DOI: 10.3791/65448-v

Ying V. Liu¹, Kang V. Li¹, Zhuolin Li¹, Yuchen Lu¹, Minda M. McNally¹, Edward P. Esposito¹, Kanza Aziz¹, Mandeep S. Singh^1,2

¹Wilmer Eye Institute,Johns Hopkins University School of Medicine, ²Department of Genetic Medicine,Johns Hopkins University School of Medicine

Please note that some of the translations on this page are AI generated. Click here for the English version.

Overview

This study presents a transpupillary vision-guided trans-scleral approach for delivering subretinal cellular grafts in mouse models, achieving a low rate of surgical complications.
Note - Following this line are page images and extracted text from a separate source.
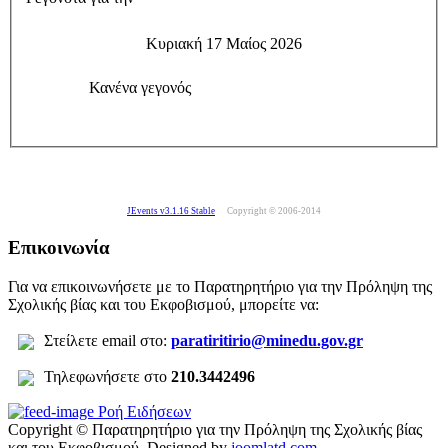
Κυριακή 17 Μαίος 2026
Κανένα γεγονός
JEvents v3.1.16 Stable
Copyright © 2006-2014
Επικοινωνία
Για να επικοινωνήσετε με το Παρατηρητήριο για την Πρόληψη της
Σχολικής βίας και του Εκφοβισμού, μπορείτε να:
Σ
τείλετε
email στο:
paratiritirio@minedu.gov.gr
Τηλεφωνήσετε στο
210.3442496
Ροή Ειδήσεων
Copyright © Παρατηρητήριο για την Πρόληψη της Σχολικής βίας
και του Εκφοβισμού.
Designed by
joomlatd.com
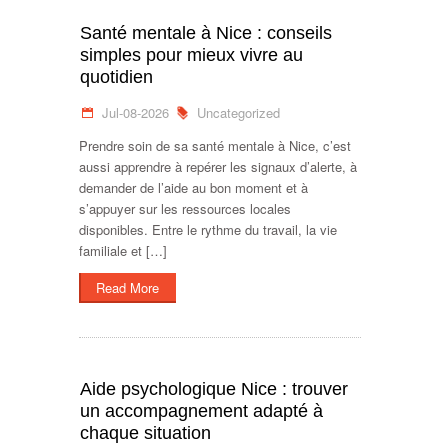
Santé mentale à Nice : conseils
simples pour mieux vivre au
quotidien
Jul-08-2026
Uncategorized
Prendre soin de sa santé mentale à Nice, c’est
aussi apprendre à repérer les signaux d’alerte, à
demander de l’aide au bon moment et à
s’appuyer sur les ressources locales
disponibles. Entre le rythme du travail, la vie
familiale et […]
Read More
Aide psychologique Nice : trouver
un accompagnement adapté à
chaque situation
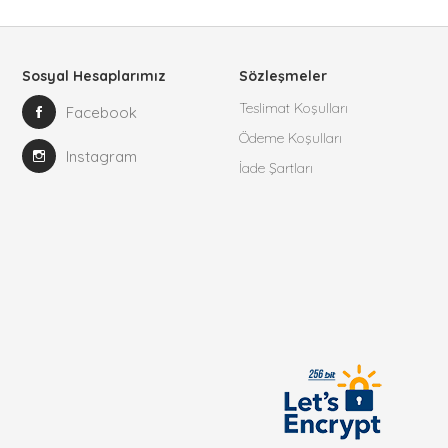
Sosyal Hesaplarımız
Sözleşmeler
Teslimat Koşulları
Facebook
Ödeme Koşulları
Instagram
İade Şartları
The method utilizes a direct transpupillary guidance system to optimize the surgical precision of subretinal transplantation.

Key Study Components

Area of Science

Neuroscience
Ophthalmology
Cell transplantation

Background

Subretinal cell transplantation is crucial for treating retinal degeneration.
Current methods may pose risks and complications.
Transpupillary guidance offers a potential improvement in precision.
Cohorts of mice with retinal degeneration serve as experimental subjects.

Purpose of Study

To develop a surgical platform for safe subretinal cell delivery in mice.
To minimize complications during retinal grafting procedures.
To validate the effectiveness of grafts in restoring retinal function.

Methods Used

The platform involved transpupillary visualization for subretinal cell delivery.
Mice with retinal degeneration served as recipients for cellular grafts.
Key steps included isolating donor retinal cells, preparing the surgical site, and managing anesthesia.
Monitoring of the grafts was performed through imaging techniques post-surgery.

Main Results

Successful graft delivery was confirmed by the presence of blebs in the subretinal space.
Retinal sheets demonstrated survival and integration into the host retina.
Histological analysis revealed abundant photoreceptors in transplanted tissues.
Grafts reconstituted the outer nuclear layer of recipient retinas effectively.

Conclusions

The trans-scleral approach enables precise and safe subretinal cell delivery.
This method may facilitate advancements in therapeutic applications, including gene therapy.
Findings suggest potential for broader applications in treating retinal degenerative diseases.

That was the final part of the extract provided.